The direction of the U.S. economy will depend, to a large extent, on earnings and consumer spending, said Ladner.

“Today, (recession) is not our base case,” he said. “I’m not going to tell you it’s off the table, it’s probably a 40%-60% call, 40% we fall into a recession, 60% we miss it. For us it comes down to the behavior of the U.S. consumer—and the consumer is objectively in great shape from an employment standpoint, from a savings standpoint, a net-worth standpoint and a debt standpoint.”

People have the ability to spend, said Ladner, but the problem is that they feel awful—many measures of consumer sentiment have found the public in a poor mood and financially pessimistic.

If consumers shake off the funk and go on their summer vacations and spend, the economy will absorb what is likely to be an earnings slowdown, and financial markets have probably at the very least reached within 5% to 8% of their bottoms.

“On the other side, if they don’t spend, if they say ‘we’re going to go on strike, we’ve had enough and we’re scared,’ and they hunker down, if they do that an earnings recession is certain and a U.S. recession is the base case,” said Ladner. “Then we’re talking about another 20% or so that the markets go down before we’re able to find a bottom.”

Ladner doesn’t see the emergence of “stagflation,” as consumers aren’t hoarding goods like they would if they expected a perpetual spiral of higher inflation.

Goals-Based Solutions

Goals-based investing is focused on the needs and characteristics of individuals, said Ladner, while most widely recognized investing techniques and much of the language of investing have grown from institutional roots.

“In other words, goals-based investing is geared towards my mom, not geared towards my mom’s pension plan,” said Ladner. “My mom, at some point, will pass, but the pension plan will not. There’s time and a more finite nature to goals-based investing.”
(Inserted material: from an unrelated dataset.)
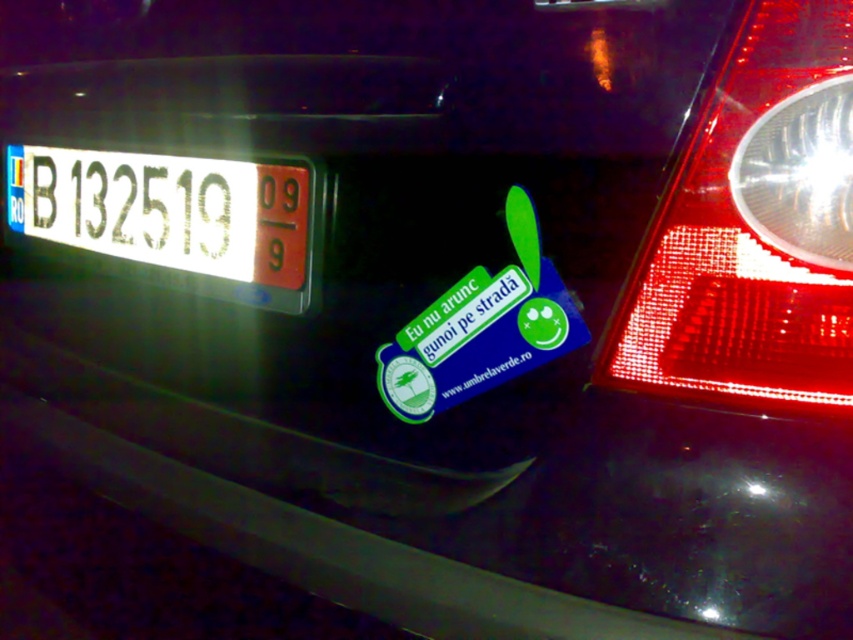 You are a pedestrian standing behind the car. You want to check if the license plate is visible from your position. The license plate is at the center of the car. Is the license plate blocked by the transparent plastic tail light at right at point (753, 228)?

The transparent plastic tail light at right at point (753, 228) is located to the right of the license plate. Since it is transparent, it does not block the license plate from being visible.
 When time is incorporated into the investment process from a mathematical and philosophical standpoint, Ladner said that it becomes clear that a portfolio needs to do something different for early-career 25 year olds versus retired 75 year olds. In goals-based investing, the solutions to basic investment problems, like how to allocate assets to maximize return over risk, change over time.
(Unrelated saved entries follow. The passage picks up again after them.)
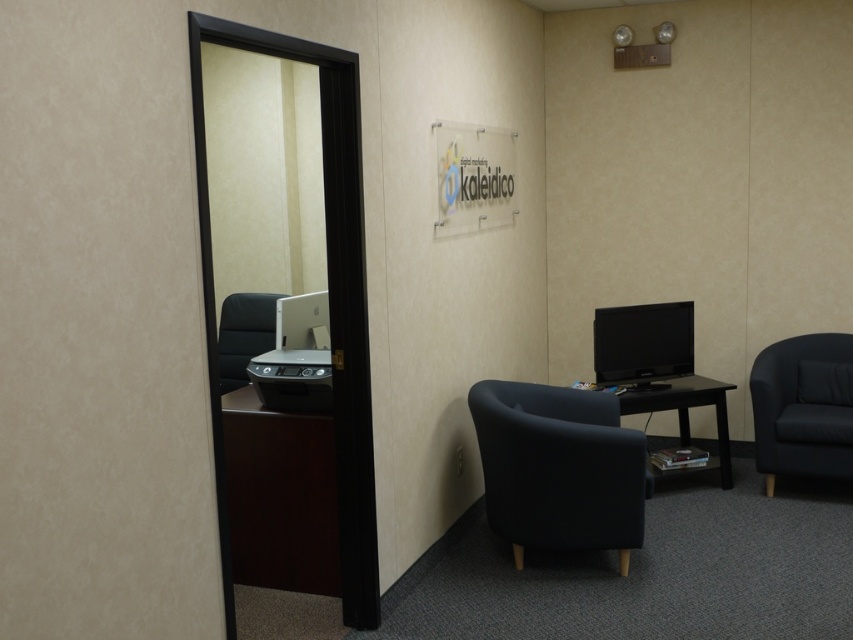 Question: Estimate the real-world distances between objects in this image. Which object is farther from the black wood table at center?

Choices:
 (A) dark blue fabric armchair at lower center
 (B) white glossy printer at center

Answer: (B)

Question: Does dark blue fabric armchair at lower center lie in front of black wood table at center?

Choices:
 (A) no
 (B) yes

Answer: (B)

Question: Estimate the real-world distances between objects in this image. Which object is farther from the black leather chair at center?

Choices:
 (A) black wood table at center
 (B) dark blue fabric armchair at lower center
 (C) black fabric swivel chair at right

Answer: (C)

Question: Does matte black monitor at right lie in front of black leather chair at center?

Choices:
 (A) no
 (B) yes

Answer: (B)

Question: Which point is farther to the camera?

Choices:
 (A) (675, 388)
 (B) (325, 310)
 (C) (224, 358)
 (D) (682, 324)

Answer: (C)

Question: Does white glossy printer at center appear over matte black monitor at right?

Choices:
 (A) yes
 (B) no

Answer: (A)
While financial planners build a plan using predictions for cash-flow needs and returns assumptions, goals-based asset managers like Horizon try to create investment strategies that act as a bridge between the plan and the portfolio.

“We invest with three tranches in mind, we call them gain, protect and spend,” said Ladner. In “gain,” the primary goal is to make money by generating returns. “Protect” represents a middle stage and a condensed time horizon around the time that money is actually needed, most commonly retirement. Within one to five years of the target date, a portfolio is most acutely exposed to sequence risk—the risk that even a temporary drop in value will lead to a shortfall in the future. The final stage, spend, describes the client in retirement or after their target date, when withdrawals of some kind need to be made to meet cash flow needs.

Addressing Risk

Ladner said that individuals’ perception of risk changes over time as well.

“When we talk about a gain strategy, where the primary goal is to make money, the primary risk is volatility and you’re trying to maximize return over volatility,” he said. “At the protect stage… the definition of risk is absolute loss—did my portfolio go down, and how much? If mom needs money in three years and she’s down 40%, I don’t care if the market is down 50%, because what matters is the measure of absolute loss or maximum drawdown.”

In the spend phase, the primary risk is longevity risk—the possibility of out-living a portfolio when it is being relied on for income.

Ladner said that, ideally, goals-based portfolios meet the needs of investors through all market conditions by ensuring that these different risks are addressed.